During my Southwest flight to Los Angeles, I eagerly picked up the airline’s magazine, Spirit, a ritual I highly enjoy.  In reading the always edifying and out of the ordinary magazine, I ran across a page that read “It costs 1.8 cents to make a penny.” Now this wasn’t as enthralling as the fact that the U.S. Mint’s 2010 Annual Report showed a loss of $27.4 million for making a coin that spends most of its life in collection jars or on the side of streets.
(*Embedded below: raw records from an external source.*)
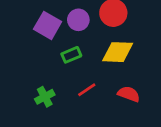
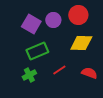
green rectangle: (71, 55) -> (37, 51), moved, size x1.5

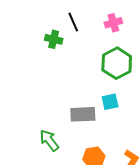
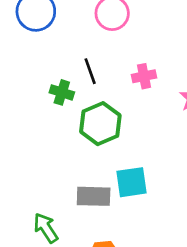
green hexagon: (117, 63) -> (100, 124), moved
cyan square: (110, 102) -> (131, 182), size x1.4

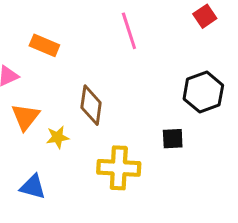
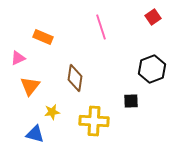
yellow star: (58, 137) -> (52, 112), moved

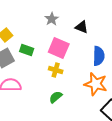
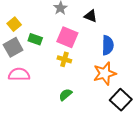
orange star: (96, 84) -> (105, 73), turned -30
green semicircle: (56, 97) -> (65, 95), moved

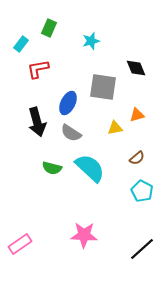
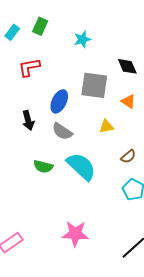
cyan rectangle: (21, 44) -> (12, 32), moved
orange triangle: (137, 115) -> (128, 101), moved, turned 49
black arrow: (37, 122) -> (28, 120), size x0.7

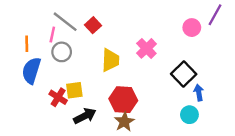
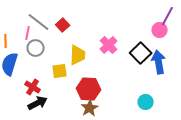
pink circle: (192, 28) -> (160, 30), moved
black square: (184, 74) -> (141, 53), moved
yellow square: (74, 90) -> (60, 71), moved
blue arrow: (199, 93) -> (159, 62), moved, size x1.6
black arrow: (85, 116) -> (38, 103), moved

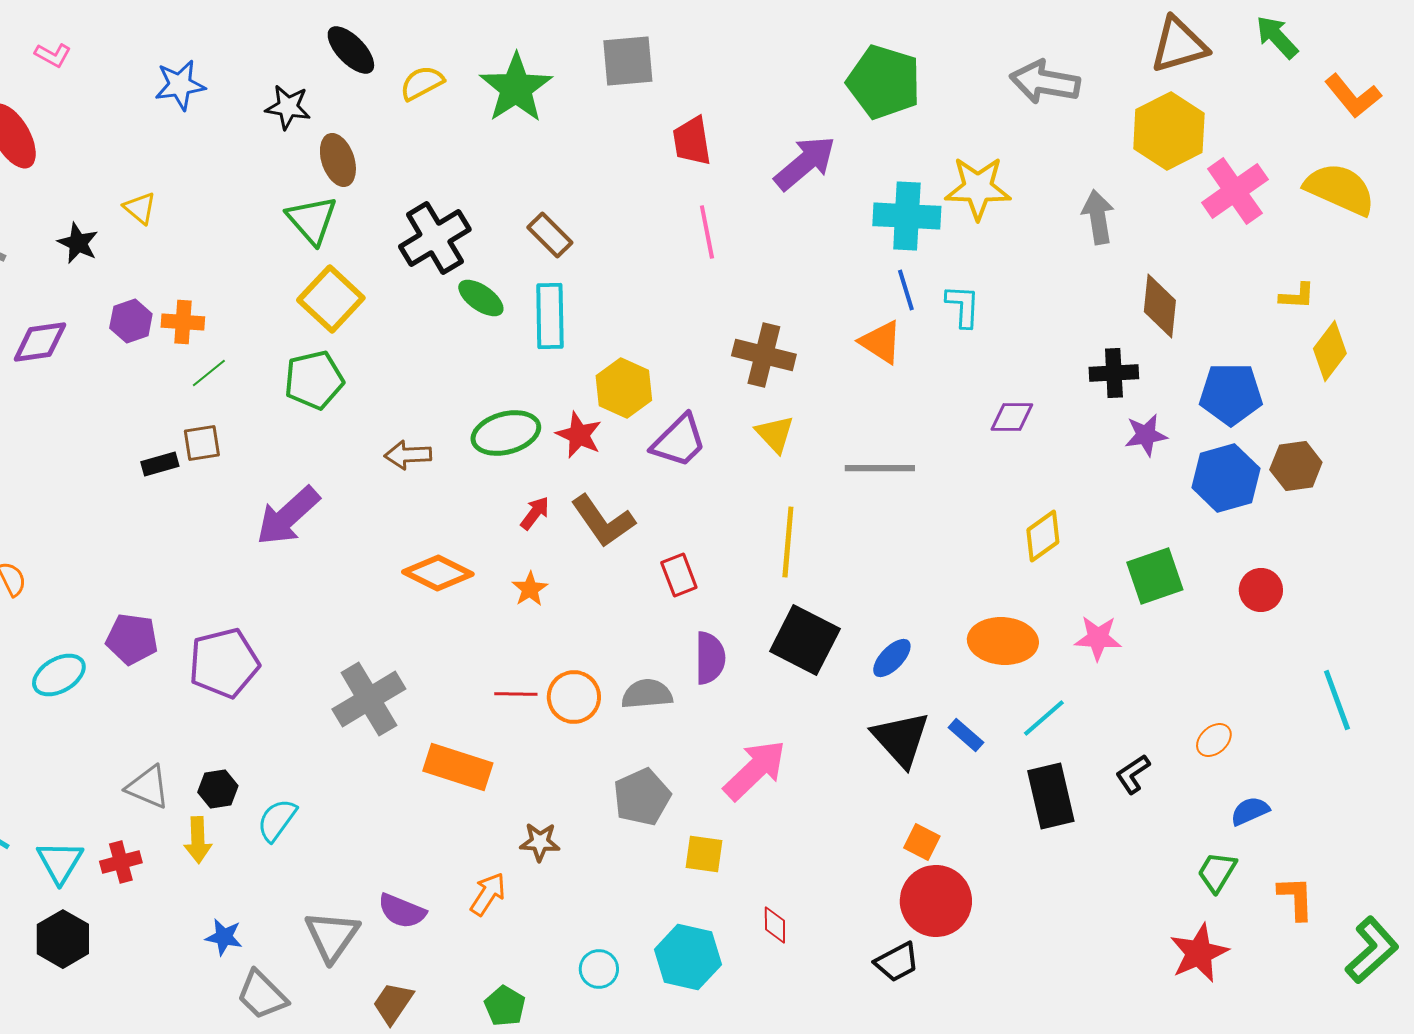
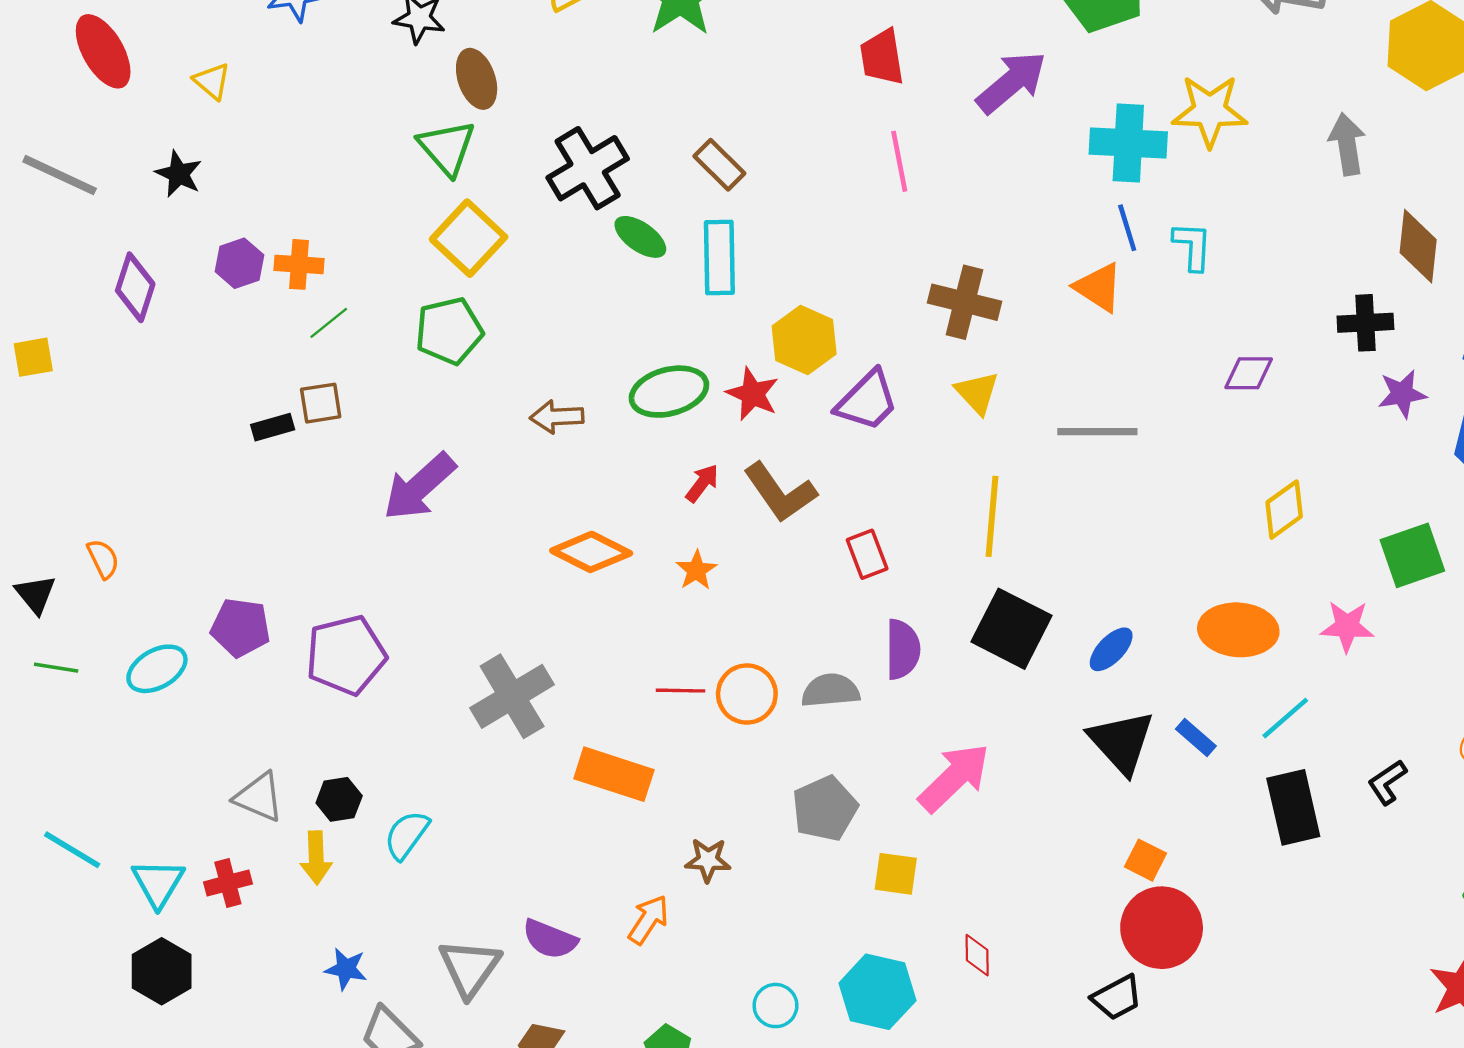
yellow triangle: (140, 208) -> (212, 81), moved
purple diamond: (40, 342) -> (135, 287), turned -64

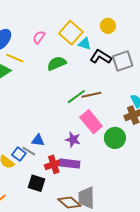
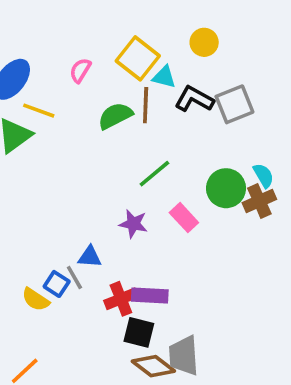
brown line: (91, 95) -> (146, 105), moved, turned -72
pink rectangle: (91, 122) -> (184, 218), size x0.7
green circle: (115, 138) -> (226, 188), moved
purple star: (73, 140) -> (133, 224), moved
gray line: (29, 151) -> (74, 278), turned 32
black square: (37, 183) -> (139, 332), moved

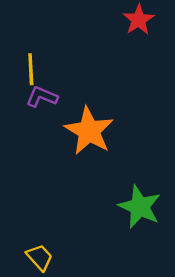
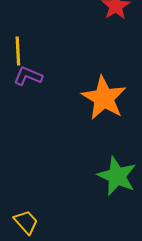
orange star: (89, 131) -> (104, 98), moved

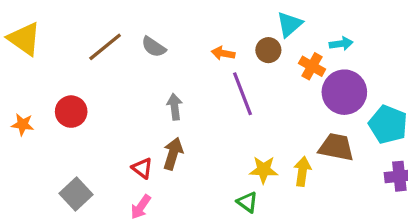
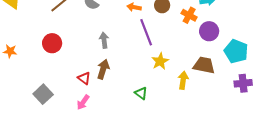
purple circle: (344, 92) -> (209, 31), size x0.7
red circle: (71, 112) -> (52, 43), moved
yellow star: (264, 170) -> (160, 61), moved, turned -30
green triangle: (247, 202) -> (141, 93), moved

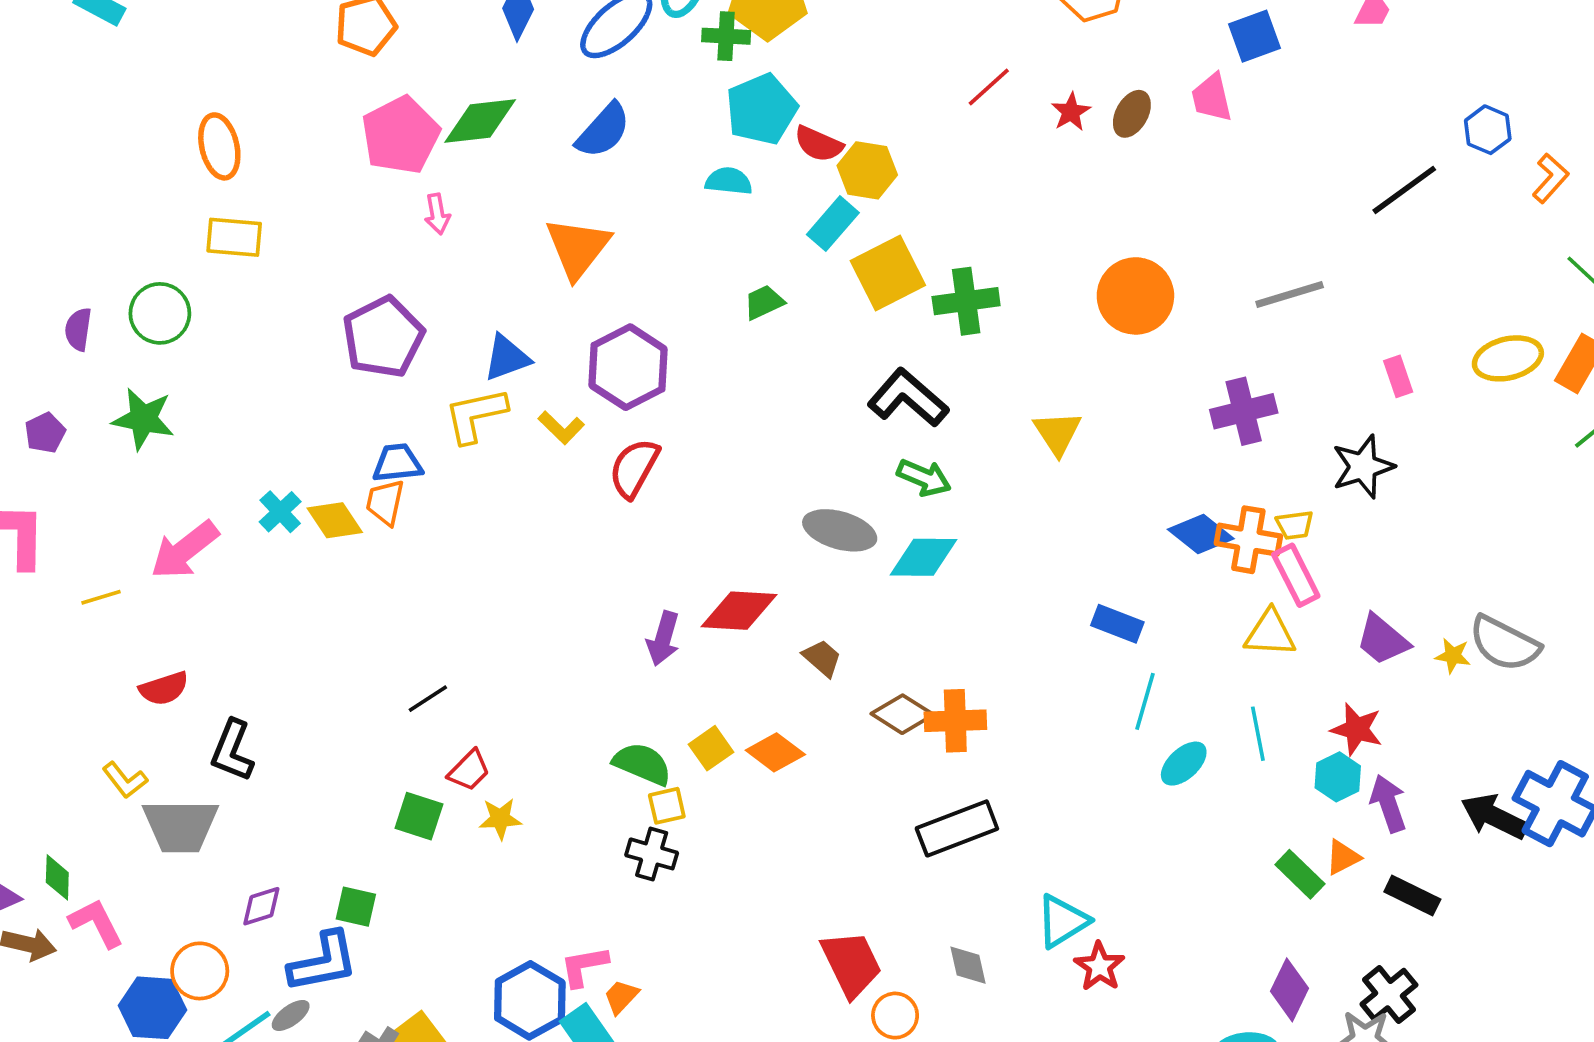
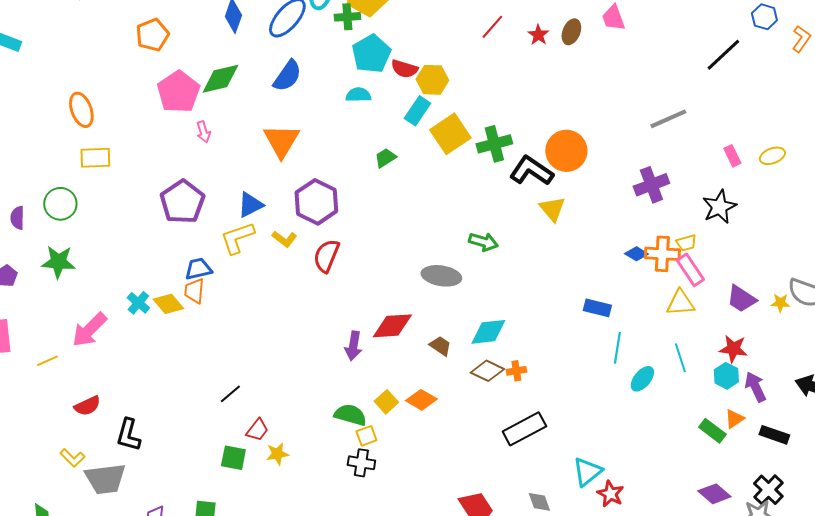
orange circle: (1135, 296) -> (566, 151), moved
yellow ellipse: (1508, 358) -> (772, 156), moved, size x0.7
black L-shape: (908, 398) -> (531, 171), moved
blue diamond: (1201, 534) -> (636, 254), size x0.7
cyan diamond: (924, 557) -> (488, 332), moved
orange cross: (955, 721) -> (516, 371), size x0.6
purple diamond: (1289, 990) -> (714, 494), turned -68

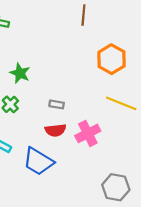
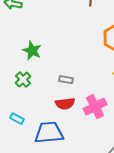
blue trapezoid: (38, 161) -> (49, 133), turned 144

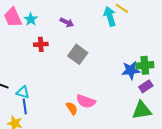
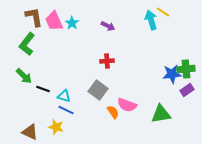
red cross: (41, 44) -> (107, 61), moved
gray square: (78, 54) -> (98, 90), moved
blue line: (25, 106) -> (66, 110), turned -56
green triangle: (142, 110) -> (161, 114), moved

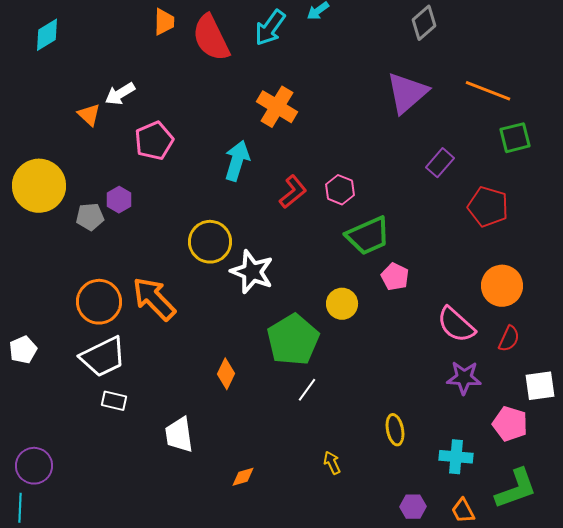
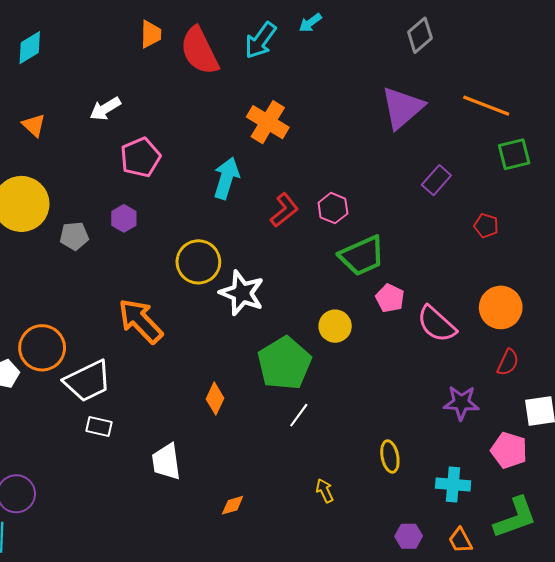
orange triangle: (89, 115) -> (34, 125), moved
purple hexagon: (119, 200) -> (124, 218), moved
red pentagon: (488, 207) -> (486, 226), size x0.6
orange circle: (99, 302) -> (42, 348), moved
pink semicircle: (456, 325) -> (436, 324), moved

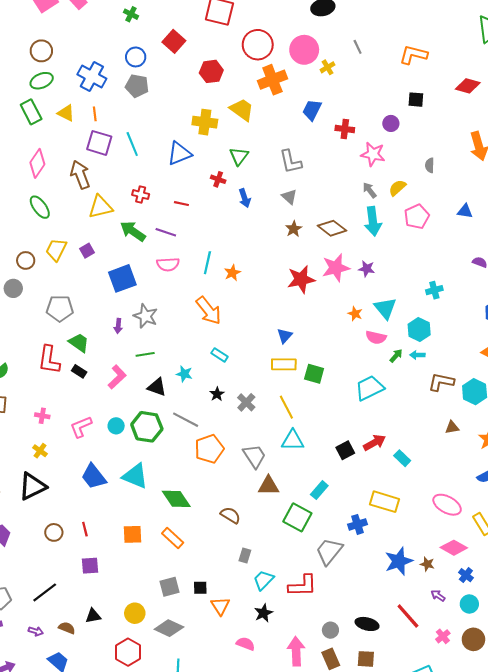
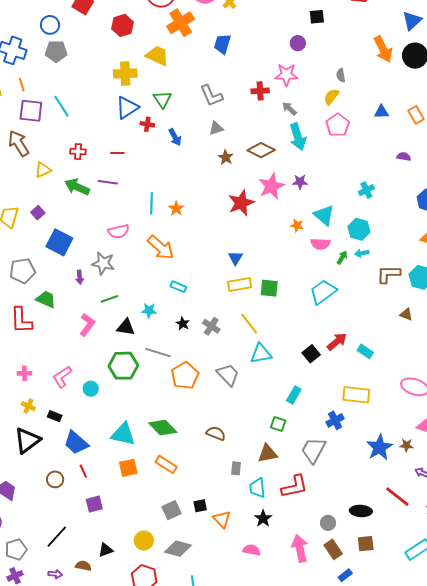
red cross: (345, 129) -> (260, 91), moved
blue triangle: (179, 153) -> (127, 107), moved
yellow semicircle: (397, 188) -> (331, 97), moved
gray triangle: (289, 197) -> (216, 128), turned -49
yellow triangle: (100, 207) -> (43, 170), size x0.7
pink semicircle: (168, 264) -> (119, 231), moved
blue square: (122, 278) -> (59, 242), moved, turned -32
black rectangle: (79, 371) -> (55, 416), moved
cyan circle: (116, 426) -> (91, 389), moved
brown triangle: (452, 427) -> (406, 314), turned 40
cyan triangle: (135, 476) -> (123, 434), moved
blue trapezoid: (94, 477) -> (76, 443), moved
brown triangle: (269, 486) -> (267, 453), moved
green square: (297, 517) -> (278, 424), size x0.6
cyan trapezoid: (263, 580) -> (257, 488), turned -40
In the words of economist Greg Mankiw “The purpose of the monetary system is to facilitate exchange, but…the penny no longer serves that purpose.”  With consumers and businesses counting their pennies and cutting costs since the 2009 Great Recession, is it time for the United States to do the same?

The penny, according to Wikipedia, has been up for debate for quite some time.  Here are a few of the arguments for its elimination:

Lost productivity and opportunity cost of use

With the average wage in the U.S. being about $17 per hour in 2006, it takes about two seconds to earn one cent. Thus, it is not worthwhile for most people to deal with a penny. If it takes only two seconds extra for each transaction that uses a penny, the cost of time wasted in the U.S. is about $3.65 per person annually, totally to about $1 billion for all America.

Limited utility

Pennies are not accepted by all vending machines or many toll booths, and pennies are generally not accepted in bulk.
Prices would not be higher — Research by Robert Whaples, an economics professor at Wake Forest University, used data on nearly 200,000 transactions from a multi-state convenience store chain. His findings show that rounding would have virtually no effect. Consumers would gain a tiny amount – about 38/1520th (1/40th) of a cent per transaction.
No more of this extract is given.